张天衡见状,确认不是雨墨刻意为之,随即松口气。他不太愿意动手,即便雨墨杀不了他,当然,他也很难真正意义上伤到雨墨。
他身上的机关术痕迹很特殊,有命运的加持。若是待在天武,即便他身负机关术,也会因为某些奇葩原因,抑郁而终。比如噎死,上马时不小心摔死…任何情况都有可能。
因为天武虚假的本质,在离开天武后,他的“命运”转化成了机关术痕迹,与血脉契约的力量,一同被削弱。而他在天武获得的机关术,却转化为真实,与二者的力量达到诡异的平衡。这点,是张天衡百思不得其解的,但不得不肯定,这种奇特的力量,能保证高阶修士,不会对他这个麻烦下杀手;低阶修士,没能耐完全杀死他。
当然,保证不死的情况下,只能给雨墨造成些麻烦,最坏的情况,也就是让雨墨…死?!张天衡忽然意识到不对劲,雨墨的寿命不正常,如果受到机关术痕迹的影响,还真有可能…
想到这一点,张天衡猛然起身,看向雨墨。雨墨此时正竭力稳住体内暴走的力量,眼中红光已然散去,只是体内留下了痕迹。雨墨此时没有掩饰疲惫之色,喘着粗气,喃喃道:“难怪古书上记载的机关术痕迹这么可怕,今日一见,名不虚传。”
张天衡见状,又坐了下去,一手撑着脑袋,看着雨墨,“果然,你不该不知道这些东西的。先前看你那样,还以为你真能免疫这玩意儿,现在看来,差得远啊。”雨墨翻了个白眼,“站着说话不腰疼。难怪那些低阶修士会疯,这玩意儿搁谁身上不会疯啊。”
“这可说不准,我不就没疯?再说了,中州修士那么多,难道就没有一个清醒的?不现实。再往前走走,说不准能找到解决方法。”
“找不到怎么办?就这么耗着?”
“如果你认为楚国会帮助你,你也可以就此回头。
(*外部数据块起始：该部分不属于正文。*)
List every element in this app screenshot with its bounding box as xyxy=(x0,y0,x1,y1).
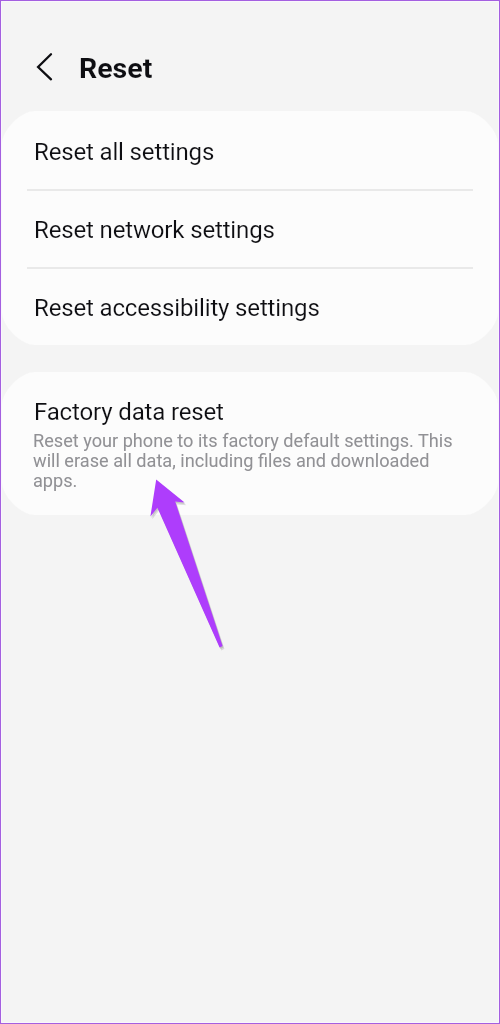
staticText: Reset xyxy=(79,52,153,85)
button[interactable]: Back xyxy=(22,45,66,89)
button[interactable]: Reset accessibility settings xyxy=(2,267,498,345)
button[interactable]: Reset network settings xyxy=(2,189,498,267)
button[interactable]: Reset all settings xyxy=(2,111,498,189)
staticText: Reset your phone to its factory default … xyxy=(33,430,457,491)
staticText: Reset accessibility settings xyxy=(34,294,320,322)
button[interactable]: Factory data reset xyxy=(2,372,498,515)
staticText: Reset network settings xyxy=(34,216,275,244)
staticText: Factory data reset xyxy=(34,398,224,426)
staticText: Reset all settings xyxy=(34,138,215,166)
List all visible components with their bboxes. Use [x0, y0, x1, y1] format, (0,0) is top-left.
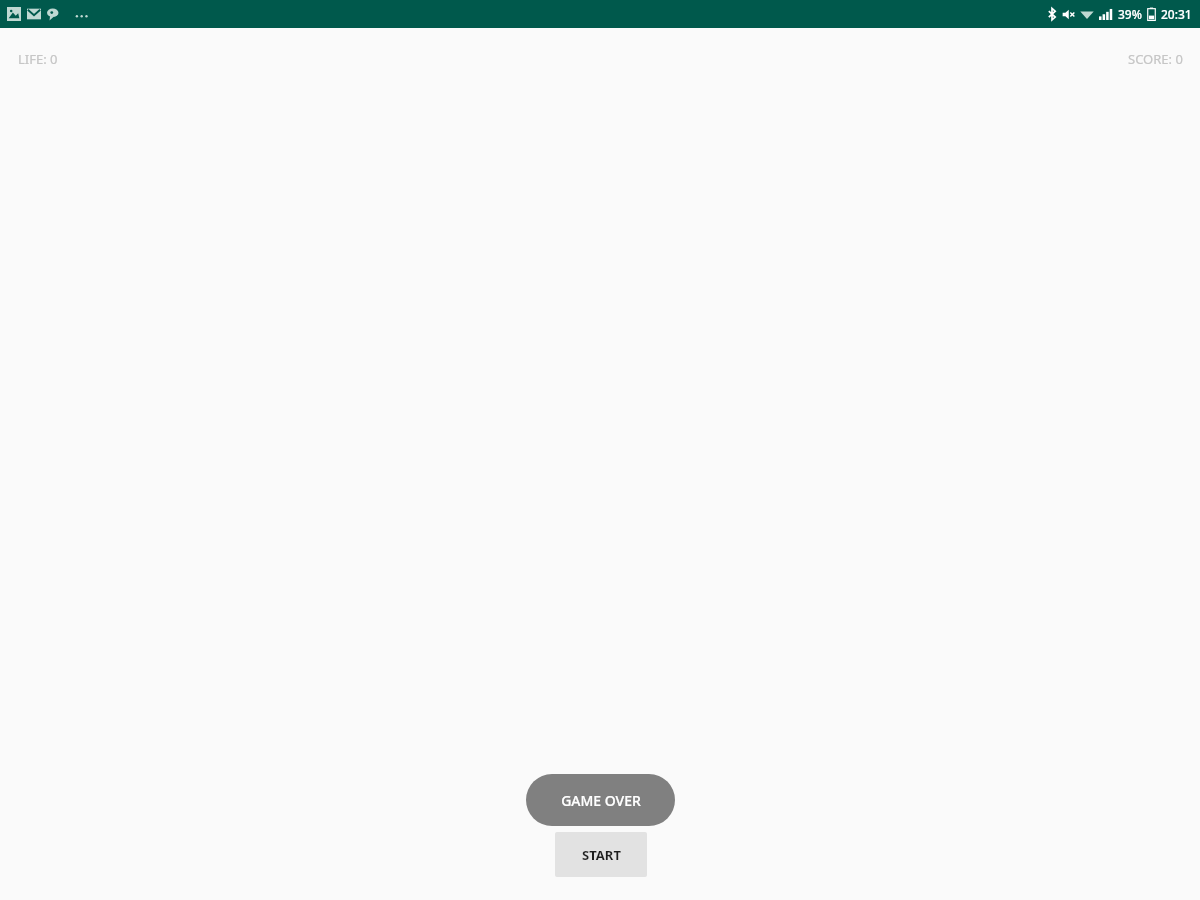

”
“天武就没有解决这类问题的方法?你们不都是世家子弟么?千年底蕴就这?”
“如果有解决这问题的方法,我还用费劲巴拉的离开天武?呆在那当个纨绔子弟不好么?”
雨墨微眯双眼,沉声道:“以前觉得没必要问,所以我不在意结果,现在很有必要知道。你来中州到底是要做什么?”张天衡面带微笑,“结果重要么?”
雨墨没有回答,木剑到了手上。张天衡见状,神色平静,“我并没有在你身上谋划什么,你不值当。如果觉得我不可信,那大可分道扬镳。”雨墨沉默片刻,面带微笑的看向张天衡,“你觉得你走的了么?”